A sense of service to the Church. We are theologians, and though we work in the field of higher education, our home is first the Church and then the academy. Part of our commitment to the Church involves an effort to build honest lines of communication between Catholic theologians and the Magisterium, as we recognize that bishops too are teachers. Indicative of this commitment, we had two bishops in attendance at our meeting this week, Bishop Daniel Flores of Brownsville TX and Cardinal Sean O’Malley of the Boston Archdiocese. We also pray and celebrate the Eucharist together.
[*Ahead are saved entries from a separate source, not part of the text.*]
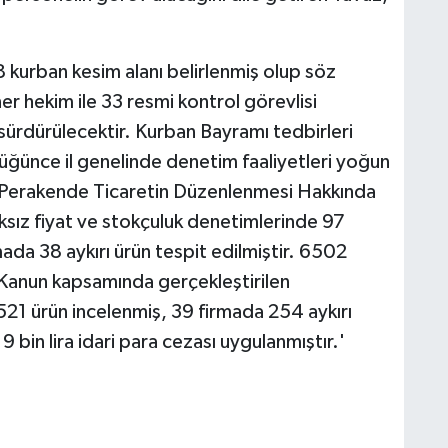
8 kurban kesim alanı belirlenmiş olup söz
er hekim ile 33 resmi kontrol görevlisi
sürdürülecektir. Kurban Bayramı tedbirleri
ğünce il genelinde denetim faaliyetleri yoğun
ı Perakende Ticaretin Düzenlenmesi Hakkında
sız fiyat ve stokçuluk denetimlerinde 97
ada 38 aykırı ürün tespit edilmiştir. 6502
 Kanun kapsamında gerçekleştirilen
521 ürün incelenmiş, 39 firmada 254 aykırı
 bin lira idari para cezası uygulanmıştır.'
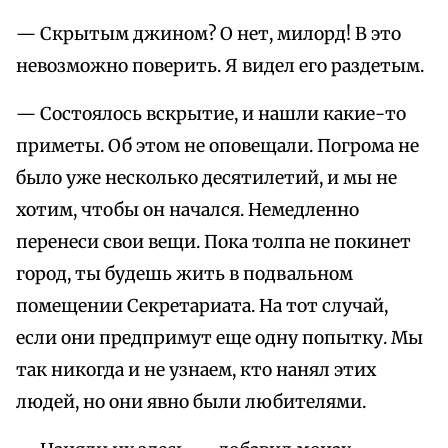
— Скрытым джином? О нет, милорд! В это
невозможно поверить. Я видел его раздетым.
— Состоялось вскрытие, и нашли какие-то
приметы. Об этом не оповещали. Погрома не
было уже несколько десятилетий, и мы не
хотим, чтобы он начался. Немедленно
перенеси свои вещи. Пока толпа не покинет
город, ты будешь жить в подвальном
помещении Секретариата. На тот случай,
если они предпримут еще одну попытку. Мы
так никогда и не узнаем, кто нанял этих
людей, но они явно были любителями.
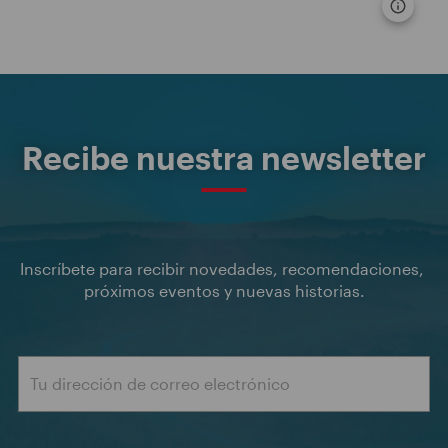
Recibe nuestra newsletter
Inscríbete para recibir novedades, recomendaciones, 
próximos eventos y nuevas historias.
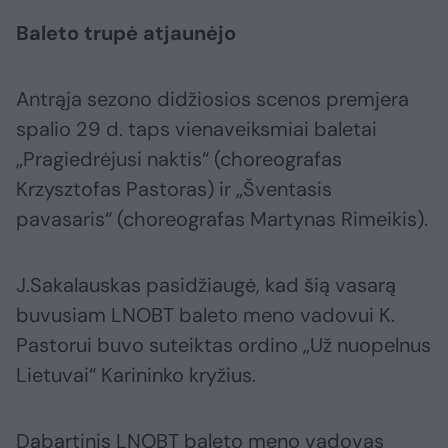
Baleto trupė atjaunėjo
Antrąja sezono didžiosios scenos premjera
spalio 29 d. taps vienaveiksmiai baletai
„Pragiedrėjusi naktis“ (choreografas
Krzysztofas Pastoras) ir „Šventasis
pavasaris“ (choreografas Martynas Rimeikis).
J.Sakalauskas pasidžiaugė, kad šią vasarą
buvusiam LNOBT baleto meno vadovui K.
Pastorui buvo suteiktas ordino „Už nuopelnus
Lietuvai“ Karininko kryžius.
Dabartinis LNOBT baleto meno vadovas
A passion for our students. At a time when the liberal arts are threatened and more and more attention is turned to making higher education “profitable,” all of us have a commitment to a type of learning that is oriented toward producing articulate, learned, and virtuous individuals fit for civic life. Most of our students won’t become theologians, we know, but we hope to help make them good people and people of good faith.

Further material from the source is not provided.